# [TASK GOAL]
The answer is an exact repetition of every entry, with all images left out.

# [SUPPLIED MATERIAL]
-----
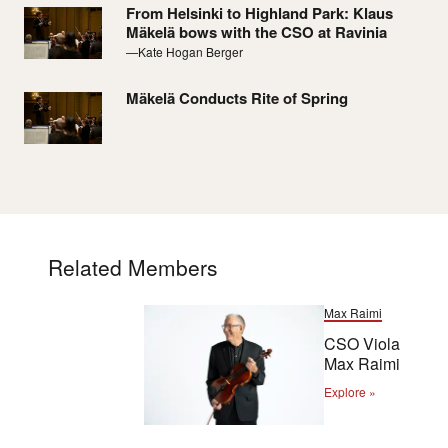
From Helsinki to Highland Park: Klaus
Mäkelä bows with the CSO at Ravinia
—Kate Hogan Berger
Mäkelä Conducts Rite of Spring
Related Members
Max Raimi
CSO Viola
Max Raimi
Explore »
-----
# [TASK OUTPUT]
From Helsinki to Highland Park: Klaus
Mäkelä bows with the CSO at Ravinia
—Kate Hogan Berger
Mäkelä Conducts Rite of Spring
Related Members
Max Raimi
CSO Viola
Max Raimi
Explore »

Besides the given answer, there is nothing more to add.